Arief Firhanusa said...

"Namun apakah kematian mereka adalah jawaban dari peristiwa menyedihkan yang terjadi 6 tahun lalu itu ? Apakah dengan kematian mereka juga dapat menghentikan paham-paham dan keyakinan Amrozi dkk ? Apakah kematian mereka menjamin tidak akan ada lagi kekerasan dan terorisme?

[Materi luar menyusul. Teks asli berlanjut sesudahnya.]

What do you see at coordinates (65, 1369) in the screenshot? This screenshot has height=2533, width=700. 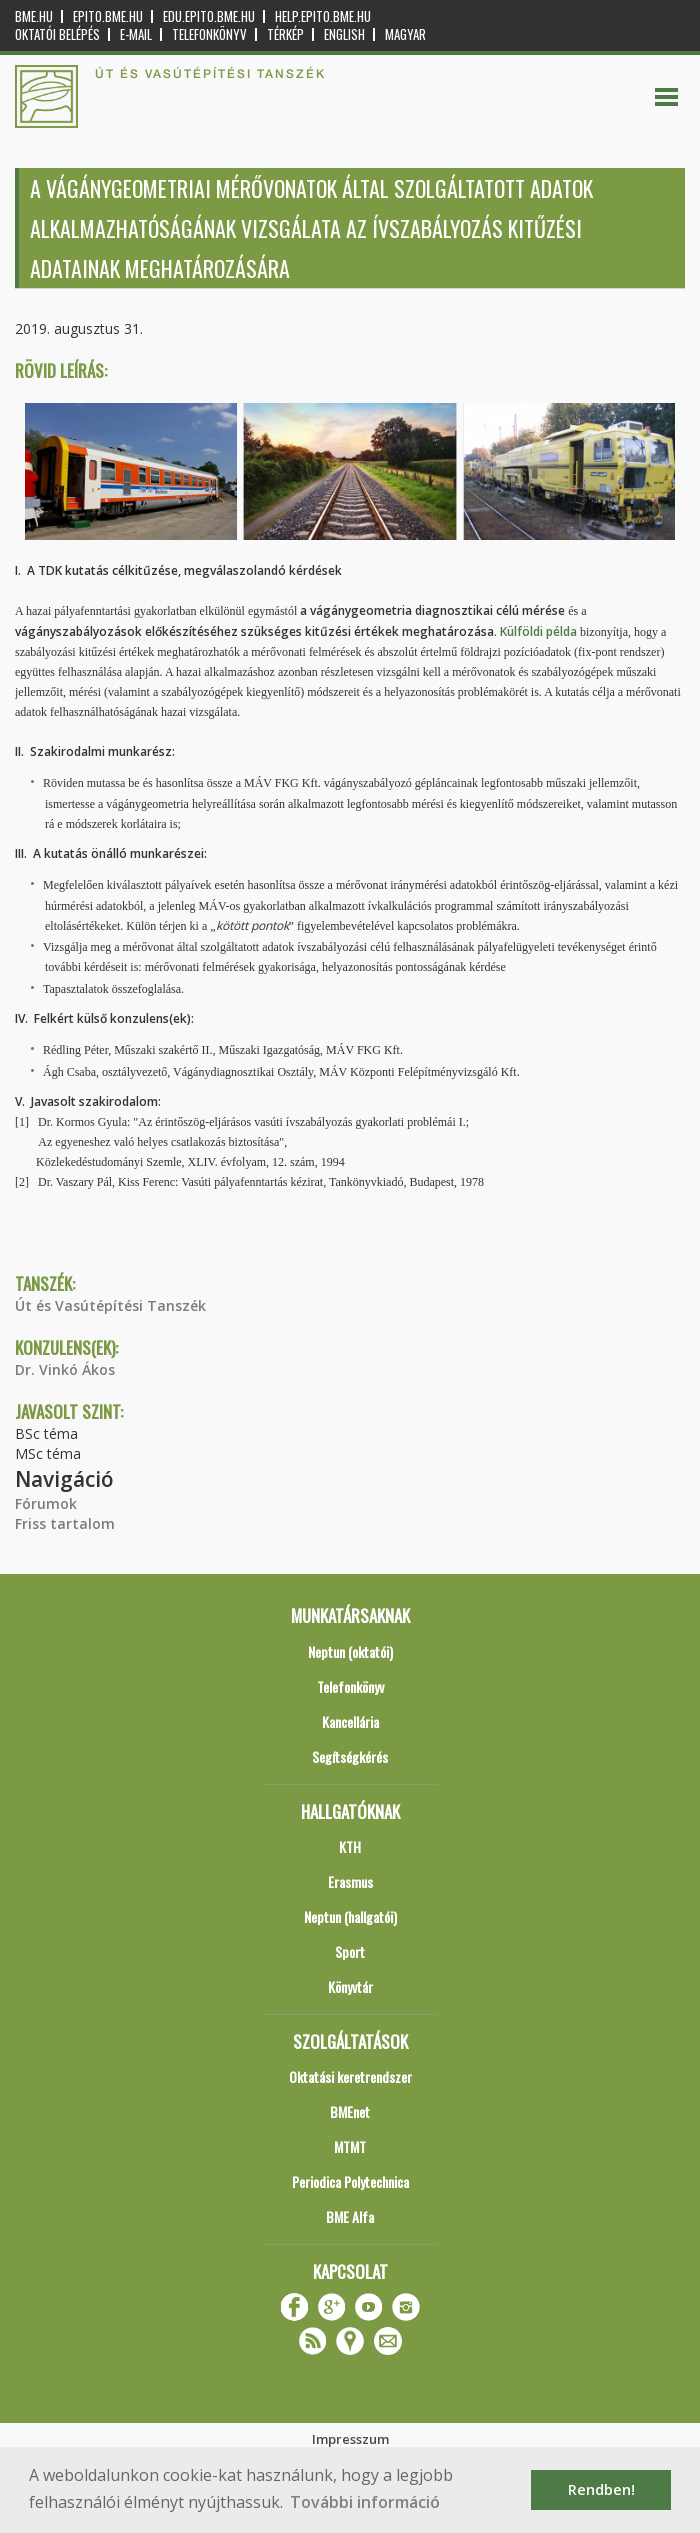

Ataukah kematian mereka justru akan semakin membuat subur gerakan-gerakan baru yang akan meneruskan perjuangan mereka?"

Itu yang sekarang juga sedang mengganggu pikiran saya ...

Anonymous said...

yang saya pikirkan justru ketika peluru melesat menembus dada dan jantung mereka. masih ada sisa 10 detik sebelum mereka menghembuskan nafas terakhir.

dalam 10 detik itu, apa yang mereka pikirkan? dengan kepala terselubung kain hitam, gelap.

lalu, pelan-pelan nafas tersenggal dan terhenti.

Unknown said...

desny: speechless gue...mudah2an ke-2 ponakanku [si 2C] tidak menanyakan hal serupa...bisa aku juga bingung ngejawabnya hehehe kalau dah tau bagaimana cara ngejelasinnya, share juga ya buu hehehe

mas arief:doaku semoga kematian mereka juga sekaligus membawa pergi jauh amarah mereka...semoga...

blue: makasih dah mengunjungi rumahku disini yaa...dari berita yang saya dengar, amrozi dkk menolak memakai penutup mata, dan memilih untuk melihat bagaimana peluru itu datang menghampiri mereka....salut untuk keberanian mereka....seandainya saja keberanian ini dulu digunakan untuk hal positif yang membawa lebih banyak berkat daripada "sengsara dan dukacita" kepada sesama...kini, keberanian itu menjadi sia-sia belaka....

goresan pena said...

aku hanya bisa bilang; akhirnya...

hm, mungkin kita malah bisa membantu mengurangi dosa-dosa amrozi dnegan memberinya hukuman di sini...

hehehehhehe....konyol banget yah...

pa kabar bu?

L. Pralangga said...

Terlepas dari hak siapa, penegakan hukum memang sudah seharusnya menjadi deterence measures.. aren't we all living in a an ever-crazier world? :D

Lia Marpaung said...

ksatrio: penegakan hukum memang harus diterapkan dan dihormati...tetapi seharusnya dilakukan dengan elegan dan tidak justru melanggar hak asasi manusia paling mendasar...yaitu hak hidup...yg seharusnya hanya dapat dicabut oleh sang pemilik kehidupan itu sendiri....

hesra: hadiir....hehehe....kabar baik, darlin....kamu gimana ???